■ ACTION ITEM:
The span to repeat in the listing below runs from the line containing "Locate an element on the screen. This" to the line containing "This screenshot has width=685, height=2576.", inclusive. Repeat it exactly, and only it.

■ DATA FOR REVIEW:
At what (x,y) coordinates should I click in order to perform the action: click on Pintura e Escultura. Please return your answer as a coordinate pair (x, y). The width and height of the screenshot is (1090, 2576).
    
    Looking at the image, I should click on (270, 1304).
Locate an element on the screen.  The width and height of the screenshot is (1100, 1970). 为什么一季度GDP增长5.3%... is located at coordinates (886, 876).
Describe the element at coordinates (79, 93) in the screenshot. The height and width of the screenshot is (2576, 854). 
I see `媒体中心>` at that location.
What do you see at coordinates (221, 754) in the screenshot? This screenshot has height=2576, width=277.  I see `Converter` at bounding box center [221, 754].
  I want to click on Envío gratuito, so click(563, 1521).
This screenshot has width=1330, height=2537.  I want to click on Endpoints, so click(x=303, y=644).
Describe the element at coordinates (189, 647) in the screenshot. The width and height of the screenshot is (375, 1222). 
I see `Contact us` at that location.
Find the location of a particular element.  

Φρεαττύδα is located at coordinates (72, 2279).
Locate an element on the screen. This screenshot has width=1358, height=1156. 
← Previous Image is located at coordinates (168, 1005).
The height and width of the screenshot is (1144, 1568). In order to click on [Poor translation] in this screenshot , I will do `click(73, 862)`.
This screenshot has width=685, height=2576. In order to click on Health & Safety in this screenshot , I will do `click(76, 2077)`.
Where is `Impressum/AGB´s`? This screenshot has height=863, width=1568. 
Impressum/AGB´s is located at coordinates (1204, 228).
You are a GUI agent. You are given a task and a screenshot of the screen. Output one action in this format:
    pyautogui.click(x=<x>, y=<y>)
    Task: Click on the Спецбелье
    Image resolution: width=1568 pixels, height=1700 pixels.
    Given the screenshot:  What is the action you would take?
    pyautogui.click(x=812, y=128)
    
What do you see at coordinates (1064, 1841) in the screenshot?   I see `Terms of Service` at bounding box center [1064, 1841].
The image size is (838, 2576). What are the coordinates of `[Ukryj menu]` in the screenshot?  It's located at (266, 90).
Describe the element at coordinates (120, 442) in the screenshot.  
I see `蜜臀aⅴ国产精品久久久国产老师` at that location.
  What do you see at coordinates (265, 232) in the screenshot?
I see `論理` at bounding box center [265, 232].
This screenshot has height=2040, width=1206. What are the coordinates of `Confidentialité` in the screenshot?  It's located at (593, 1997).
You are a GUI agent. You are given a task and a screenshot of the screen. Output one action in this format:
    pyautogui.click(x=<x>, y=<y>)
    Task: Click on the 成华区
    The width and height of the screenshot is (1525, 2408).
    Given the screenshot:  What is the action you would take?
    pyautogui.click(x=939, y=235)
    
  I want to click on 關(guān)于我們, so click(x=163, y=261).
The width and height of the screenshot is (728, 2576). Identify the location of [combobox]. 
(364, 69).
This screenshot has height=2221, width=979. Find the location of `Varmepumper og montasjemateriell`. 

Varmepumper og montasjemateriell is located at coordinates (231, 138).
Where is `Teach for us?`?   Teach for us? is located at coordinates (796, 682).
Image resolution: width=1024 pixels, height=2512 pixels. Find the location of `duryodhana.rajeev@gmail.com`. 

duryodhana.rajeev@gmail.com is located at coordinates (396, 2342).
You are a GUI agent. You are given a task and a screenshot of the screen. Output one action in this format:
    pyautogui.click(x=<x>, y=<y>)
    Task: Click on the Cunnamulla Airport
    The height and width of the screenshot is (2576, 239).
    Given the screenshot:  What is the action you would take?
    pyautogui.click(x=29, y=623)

■ SOLUTION:
Locate an element on the screen. This screenshot has width=1358, height=1156. 
← Previous Image is located at coordinates (168, 1005).
The height and width of the screenshot is (1144, 1568). In order to click on [Poor translation] in this screenshot , I will do `click(73, 862)`.
This screenshot has width=685, height=2576. In order to click on Health & Safety in this screenshot , I will do `click(76, 2077)`.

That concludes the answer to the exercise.